## DATASET RECORDS
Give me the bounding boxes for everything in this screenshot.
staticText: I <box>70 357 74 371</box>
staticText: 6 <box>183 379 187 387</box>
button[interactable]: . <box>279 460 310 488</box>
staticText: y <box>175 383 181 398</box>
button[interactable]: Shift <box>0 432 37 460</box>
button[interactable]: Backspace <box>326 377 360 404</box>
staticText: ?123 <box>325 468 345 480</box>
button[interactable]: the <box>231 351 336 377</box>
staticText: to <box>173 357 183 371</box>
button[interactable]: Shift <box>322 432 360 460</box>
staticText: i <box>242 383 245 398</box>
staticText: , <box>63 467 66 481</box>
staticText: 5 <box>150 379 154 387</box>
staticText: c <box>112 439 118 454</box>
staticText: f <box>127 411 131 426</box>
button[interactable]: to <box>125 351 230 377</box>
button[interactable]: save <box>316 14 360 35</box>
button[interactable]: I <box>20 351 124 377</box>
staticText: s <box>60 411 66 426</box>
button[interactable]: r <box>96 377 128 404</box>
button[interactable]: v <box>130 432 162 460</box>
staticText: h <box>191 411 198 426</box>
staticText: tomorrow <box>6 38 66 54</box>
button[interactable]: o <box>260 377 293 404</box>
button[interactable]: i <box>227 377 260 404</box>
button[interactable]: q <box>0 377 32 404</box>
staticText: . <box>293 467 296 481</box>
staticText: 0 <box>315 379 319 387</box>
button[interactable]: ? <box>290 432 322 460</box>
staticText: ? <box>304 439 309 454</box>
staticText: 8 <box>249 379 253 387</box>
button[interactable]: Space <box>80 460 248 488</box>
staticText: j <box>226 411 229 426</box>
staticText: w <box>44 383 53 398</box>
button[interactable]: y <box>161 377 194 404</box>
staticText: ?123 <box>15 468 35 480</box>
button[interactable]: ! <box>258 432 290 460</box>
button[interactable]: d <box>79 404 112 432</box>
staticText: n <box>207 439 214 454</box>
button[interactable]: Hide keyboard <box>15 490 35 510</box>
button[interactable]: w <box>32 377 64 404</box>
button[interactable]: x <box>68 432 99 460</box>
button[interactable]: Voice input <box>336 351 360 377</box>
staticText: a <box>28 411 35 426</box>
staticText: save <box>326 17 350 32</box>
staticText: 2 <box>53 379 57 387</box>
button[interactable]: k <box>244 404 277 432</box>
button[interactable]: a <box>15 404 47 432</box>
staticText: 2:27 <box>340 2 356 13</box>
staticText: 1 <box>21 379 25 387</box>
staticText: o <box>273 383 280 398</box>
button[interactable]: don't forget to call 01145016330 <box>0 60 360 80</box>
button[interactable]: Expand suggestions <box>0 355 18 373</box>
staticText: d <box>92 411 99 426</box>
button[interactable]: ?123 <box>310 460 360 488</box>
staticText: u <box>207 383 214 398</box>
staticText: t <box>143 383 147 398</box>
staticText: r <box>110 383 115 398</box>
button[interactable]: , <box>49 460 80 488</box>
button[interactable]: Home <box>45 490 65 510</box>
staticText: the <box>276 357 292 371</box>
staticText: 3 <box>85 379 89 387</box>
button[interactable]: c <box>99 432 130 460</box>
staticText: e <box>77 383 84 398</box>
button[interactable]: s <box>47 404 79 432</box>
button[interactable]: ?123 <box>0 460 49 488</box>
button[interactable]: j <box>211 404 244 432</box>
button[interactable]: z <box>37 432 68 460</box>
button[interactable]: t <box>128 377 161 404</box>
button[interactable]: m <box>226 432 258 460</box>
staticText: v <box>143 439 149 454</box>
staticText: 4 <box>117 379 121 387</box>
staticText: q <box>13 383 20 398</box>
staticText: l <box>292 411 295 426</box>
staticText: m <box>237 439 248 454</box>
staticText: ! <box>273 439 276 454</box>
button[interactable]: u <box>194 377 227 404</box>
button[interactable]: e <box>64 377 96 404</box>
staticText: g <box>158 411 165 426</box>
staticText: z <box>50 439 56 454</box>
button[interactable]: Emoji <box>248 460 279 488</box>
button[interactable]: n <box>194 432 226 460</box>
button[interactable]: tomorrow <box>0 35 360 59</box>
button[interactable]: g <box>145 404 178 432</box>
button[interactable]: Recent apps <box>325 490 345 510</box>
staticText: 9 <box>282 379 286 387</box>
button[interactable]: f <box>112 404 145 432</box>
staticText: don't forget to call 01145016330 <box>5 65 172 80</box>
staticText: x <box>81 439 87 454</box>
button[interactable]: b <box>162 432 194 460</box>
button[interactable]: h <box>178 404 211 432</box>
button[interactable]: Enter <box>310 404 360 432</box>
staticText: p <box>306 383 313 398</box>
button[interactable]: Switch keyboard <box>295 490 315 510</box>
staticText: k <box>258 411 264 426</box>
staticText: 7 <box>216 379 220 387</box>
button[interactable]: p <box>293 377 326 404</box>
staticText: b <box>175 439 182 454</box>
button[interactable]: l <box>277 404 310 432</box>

## WHAT YOU ARE ASKED TO DO
Give each line of the records above again, unchanged.

## RESPONSE TO THE TASK
Give me the bounding boxes for everything in this screenshot.
staticText: I <box>70 357 74 371</box>
staticText: 6 <box>183 379 187 387</box>
button[interactable]: . <box>279 460 310 488</box>
staticText: y <box>175 383 181 398</box>
button[interactable]: Shift <box>0 432 37 460</box>
button[interactable]: Backspace <box>326 377 360 404</box>
staticText: ?123 <box>325 468 345 480</box>
button[interactable]: the <box>231 351 336 377</box>
staticText: to <box>173 357 183 371</box>
button[interactable]: Shift <box>322 432 360 460</box>
staticText: i <box>242 383 245 398</box>
staticText: , <box>63 467 66 481</box>
staticText: 5 <box>150 379 154 387</box>
staticText: c <box>112 439 118 454</box>
staticText: f <box>127 411 131 426</box>
button[interactable]: to <box>125 351 230 377</box>
button[interactable]: save <box>316 14 360 35</box>
button[interactable]: I <box>20 351 124 377</box>
staticText: s <box>60 411 66 426</box>
button[interactable]: r <box>96 377 128 404</box>
button[interactable]: v <box>130 432 162 460</box>
staticText: h <box>191 411 198 426</box>
staticText: tomorrow <box>6 38 66 54</box>
button[interactable]: o <box>260 377 293 404</box>
button[interactable]: i <box>227 377 260 404</box>
button[interactable]: q <box>0 377 32 404</box>
staticText: . <box>293 467 296 481</box>
staticText: 0 <box>315 379 319 387</box>
button[interactable]: ? <box>290 432 322 460</box>
staticText: ? <box>304 439 309 454</box>
staticText: 8 <box>249 379 253 387</box>
button[interactable]: Space <box>80 460 248 488</box>
staticText: j <box>226 411 229 426</box>
staticText: w <box>44 383 53 398</box>
button[interactable]: y <box>161 377 194 404</box>
staticText: ?123 <box>15 468 35 480</box>
button[interactable]: ! <box>258 432 290 460</box>
button[interactable]: d <box>79 404 112 432</box>
staticText: n <box>207 439 214 454</box>
button[interactable]: Hide keyboard <box>15 490 35 510</box>
button[interactable]: w <box>32 377 64 404</box>
button[interactable]: x <box>68 432 99 460</box>
button[interactable]: Voice input <box>336 351 360 377</box>
staticText: a <box>28 411 35 426</box>
staticText: save <box>326 17 350 32</box>
staticText: 2 <box>53 379 57 387</box>
button[interactable]: k <box>244 404 277 432</box>
button[interactable]: a <box>15 404 47 432</box>
staticText: 2:27 <box>340 2 356 13</box>
staticText: 1 <box>21 379 25 387</box>
staticText: o <box>273 383 280 398</box>
button[interactable]: don't forget to call 01145016330 <box>0 60 360 80</box>
button[interactable]: Expand suggestions <box>0 355 18 373</box>
staticText: d <box>92 411 99 426</box>
button[interactable]: ?123 <box>310 460 360 488</box>
staticText: u <box>207 383 214 398</box>
staticText: t <box>143 383 147 398</box>
staticText: r <box>110 383 115 398</box>
button[interactable]: , <box>49 460 80 488</box>
button[interactable]: Home <box>45 490 65 510</box>
staticText: the <box>276 357 292 371</box>
staticText: 3 <box>85 379 89 387</box>
button[interactable]: c <box>99 432 130 460</box>
staticText: e <box>77 383 84 398</box>
button[interactable]: s <box>47 404 79 432</box>
button[interactable]: ?123 <box>0 460 49 488</box>
button[interactable]: j <box>211 404 244 432</box>
button[interactable]: z <box>37 432 68 460</box>
button[interactable]: t <box>128 377 161 404</box>
button[interactable]: m <box>226 432 258 460</box>
staticText: v <box>143 439 149 454</box>
staticText: 4 <box>117 379 121 387</box>
staticText: q <box>13 383 20 398</box>
staticText: l <box>292 411 295 426</box>
staticText: m <box>237 439 248 454</box>
staticText: ! <box>273 439 276 454</box>
button[interactable]: u <box>194 377 227 404</box>
button[interactable]: e <box>64 377 96 404</box>
staticText: g <box>158 411 165 426</box>
staticText: z <box>50 439 56 454</box>
button[interactable]: Emoji <box>248 460 279 488</box>
button[interactable]: n <box>194 432 226 460</box>
button[interactable]: tomorrow <box>0 35 360 59</box>
button[interactable]: g <box>145 404 178 432</box>
button[interactable]: Recent apps <box>325 490 345 510</box>
staticText: 9 <box>282 379 286 387</box>
button[interactable]: f <box>112 404 145 432</box>
staticText: don't forget to call 01145016330 <box>5 65 172 80</box>
staticText: x <box>81 439 87 454</box>
button[interactable]: b <box>162 432 194 460</box>
button[interactable]: h <box>178 404 211 432</box>
button[interactable]: Enter <box>310 404 360 432</box>
staticText: p <box>306 383 313 398</box>
button[interactable]: Switch keyboard <box>295 490 315 510</box>
staticText: k <box>258 411 264 426</box>
staticText: 7 <box>216 379 220 387</box>
button[interactable]: p <box>293 377 326 404</box>
staticText: b <box>175 439 182 454</box>
button[interactable]: l <box>277 404 310 432</box>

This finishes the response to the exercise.